SwedishCulture0 to A1 Course → Swedish Culture → Swedish Food

Introduction[edit | edit source]

Welcome to the lesson on Swedish food! In this lesson, we will explore the diverse and delicious world of Swedish cuisine. Food is an essential part of any culture, and by learning about Swedish food, you will gain a deeper understanding of Swedish culture and traditions. From iconic dishes like meatballs and herring to unique Swedish ingredients and cooking techniques, this lesson will take you on a culinary journey through Sweden. So grab your apron and let's get started!

Traditional Swedish Dishes[edit | edit source]

Swedish cuisine is known for its simplicity and focus on natural flavors. Traditional Swedish dishes often feature ingredients like fish, potatoes, berries, and dairy products. Let's explore some of the most popular traditional Swedish dishes:

Meatballs (Köttbullar)[edit | edit source]
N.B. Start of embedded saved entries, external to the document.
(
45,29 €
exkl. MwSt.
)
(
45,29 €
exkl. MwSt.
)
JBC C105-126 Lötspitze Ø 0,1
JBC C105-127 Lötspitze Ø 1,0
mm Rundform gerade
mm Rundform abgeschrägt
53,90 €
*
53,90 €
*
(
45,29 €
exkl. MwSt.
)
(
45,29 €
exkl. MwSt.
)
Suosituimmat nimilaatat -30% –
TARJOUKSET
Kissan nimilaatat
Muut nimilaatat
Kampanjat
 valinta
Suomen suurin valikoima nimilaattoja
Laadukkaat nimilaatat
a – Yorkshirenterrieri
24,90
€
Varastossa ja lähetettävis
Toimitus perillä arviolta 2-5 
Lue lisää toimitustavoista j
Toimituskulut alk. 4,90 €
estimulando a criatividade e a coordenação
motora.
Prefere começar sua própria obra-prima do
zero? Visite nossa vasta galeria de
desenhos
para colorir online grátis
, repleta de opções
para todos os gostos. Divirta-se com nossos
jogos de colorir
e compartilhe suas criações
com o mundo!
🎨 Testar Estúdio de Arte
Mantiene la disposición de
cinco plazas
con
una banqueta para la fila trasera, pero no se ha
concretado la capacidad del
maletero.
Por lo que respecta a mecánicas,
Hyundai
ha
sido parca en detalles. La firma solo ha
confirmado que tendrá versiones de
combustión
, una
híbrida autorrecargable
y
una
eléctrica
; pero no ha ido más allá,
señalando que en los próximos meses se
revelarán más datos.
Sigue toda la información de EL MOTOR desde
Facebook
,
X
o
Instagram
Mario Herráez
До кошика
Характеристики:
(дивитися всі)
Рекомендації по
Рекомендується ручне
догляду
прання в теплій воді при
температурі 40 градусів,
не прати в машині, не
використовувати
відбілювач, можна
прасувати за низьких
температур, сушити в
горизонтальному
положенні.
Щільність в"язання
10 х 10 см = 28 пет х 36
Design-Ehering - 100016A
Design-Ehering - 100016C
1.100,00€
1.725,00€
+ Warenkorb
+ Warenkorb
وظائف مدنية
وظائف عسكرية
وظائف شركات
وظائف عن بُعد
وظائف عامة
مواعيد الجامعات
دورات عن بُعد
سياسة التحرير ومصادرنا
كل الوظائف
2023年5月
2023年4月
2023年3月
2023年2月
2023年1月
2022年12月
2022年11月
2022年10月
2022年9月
Meatballs, or "köttbullar" in Swedish, are perhaps the most iconic Swedish dish. These delicious bite-sized balls of ground meat, typically made from a mixture of beef and pork, are seasoned with spices like allspice and nutmeg. Meatballs are traditionally served with lingonberry sauce, creamy gravy, and a side of mashed potatoes or lingonberry jam. They are a staple of Swedish cuisine and can be found in many Swedish homes and restaurants.

Swedish Pronunciation English
Köttbullar [ˈɕœtˌbɵlːar] Meatballs

Herring (Sill)[edit | edit source]

Herring, or "sill" in Swedish, is a popular fish in Swedish cuisine. It is often pickled and served in various ways, such as with onions, dill, or mustard sauce. Pickled herring is a common dish during holidays and celebrations in Sweden, especially during Midsummer. It is typically enjoyed with boiled potatoes, crispbread, and sour cream.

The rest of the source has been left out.